The best we can get is to watch live games (usually on the west coast) early in the morning because of the time difference or tape delayed broadcasts. But we have no days off here (a three-star general didn’t like our “battle rhythm” — whatever that is) so there isn’t a lot of time off to watch sports. One plus—we don’t see the commercials you do. One minus—we have to watch the commercials on the Air Force Network (AFN) which are even worse. Imagine watching one PSA (Public Service Announcement) after another.

On R and R in October, I was unfortunately a part of the most disastrous sports month in Cincinnati history in the last generation by watching the Reds collapse in the playoffs and the Bengals plod through a midseason losing streak. Like most of you, I was in a haze after Matt Latos’ implosion in Game 5 against the Giants for about a week.

I was finishing off a Michelob during Jay Bruce’s at-bat in the 9th inning of Game 5. I swear, it was the best at-bat of his career. He fought off tough pitches and stayed alive. My mind flashed back to that memorable game against Houston in 2010 when Bruce blasted a home run to win the NL Central Division.

But Bruce flew out to left field, Scott Rolen struck out and Redleg Nation was stunned. So I had a few more drinks, well more than a few— can’t have any over here—and flew back to Afghanistan with a severe hangover and kept thinking back to Johnny Cueto’s injury and the blown opportunities during Game 3, the one I watched at GABP.

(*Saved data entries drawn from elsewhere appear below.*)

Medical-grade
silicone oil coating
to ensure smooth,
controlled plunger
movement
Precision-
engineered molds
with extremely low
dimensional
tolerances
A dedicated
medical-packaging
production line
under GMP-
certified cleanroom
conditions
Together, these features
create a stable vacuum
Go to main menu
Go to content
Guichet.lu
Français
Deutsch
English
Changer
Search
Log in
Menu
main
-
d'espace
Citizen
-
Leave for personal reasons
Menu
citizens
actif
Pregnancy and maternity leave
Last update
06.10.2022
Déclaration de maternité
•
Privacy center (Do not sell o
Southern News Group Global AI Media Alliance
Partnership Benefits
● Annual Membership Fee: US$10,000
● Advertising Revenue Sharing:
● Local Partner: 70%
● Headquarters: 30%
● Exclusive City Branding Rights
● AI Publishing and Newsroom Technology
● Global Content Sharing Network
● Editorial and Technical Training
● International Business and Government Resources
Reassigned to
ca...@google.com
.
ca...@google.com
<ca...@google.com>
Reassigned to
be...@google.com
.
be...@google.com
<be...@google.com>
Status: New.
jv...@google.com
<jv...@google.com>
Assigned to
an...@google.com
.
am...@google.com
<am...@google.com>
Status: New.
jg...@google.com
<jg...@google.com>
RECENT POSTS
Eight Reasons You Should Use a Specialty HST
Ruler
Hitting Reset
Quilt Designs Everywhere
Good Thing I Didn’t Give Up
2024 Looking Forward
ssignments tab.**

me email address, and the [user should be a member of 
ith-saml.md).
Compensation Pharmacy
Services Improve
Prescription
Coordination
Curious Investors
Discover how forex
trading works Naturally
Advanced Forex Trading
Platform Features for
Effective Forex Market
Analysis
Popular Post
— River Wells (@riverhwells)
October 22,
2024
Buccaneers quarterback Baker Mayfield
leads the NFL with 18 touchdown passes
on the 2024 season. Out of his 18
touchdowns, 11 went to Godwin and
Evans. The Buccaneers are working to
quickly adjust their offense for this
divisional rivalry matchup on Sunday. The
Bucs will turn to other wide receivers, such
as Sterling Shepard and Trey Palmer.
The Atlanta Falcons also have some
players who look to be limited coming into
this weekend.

The 2013 baseball season will be my last one over here. Depressing as it sounds, I hope to get Opening Day tickets in 2014. Maybe that day the Reds will hoist their first championship banner since 1990. There was a war going on in Southwest Asia then, too. Let’s see, that was two wars ago.

Writing for Redleg Nation will be a good opportunity for me. I’ve been on a sabbatical from writing since the publisher of the newspaper I wrote for passed away from cancer two years ago. He gave me a terrific opportunity and I had a twenty year run as a sports editor in Illinois. Like many of you reading this, my passion runs deep for the Cincinnati Reds. I hope in a small way to contribute to this website and join a team of writers that hope to cover a Reds team in 2013 that smashes down the last barriers in the way to reaching the World Series.

8 thoughts on “A Reds perspective from Afghanistan

  1. First off, thanks for your service John. . . It is much appreciated. I am looking forward to reading more from you. Go Reds!

  2. Great stuff. Baseball has long served as a great connector. My grandmother never missed a radio broadcast in her later years, even setting the alarm to awaken to hear the West Coast games.

    Here’s to a better October for you next year.

  3. When I was deployed to UAE I found an Iowa hockey jersey, probably of very similar quality. The hockey team is more or less an intramural team that plays their games in the local mall. I’ve never seen another jersey.

  4. Thank you from all Americans (well most anyway) for your service and bravery.

    We will pray for you.

    Get home soon.

  5. As a proud father of an air force pilot, let me thank you for your service. May God keep you safe while away from home. I look forward to reading more from you.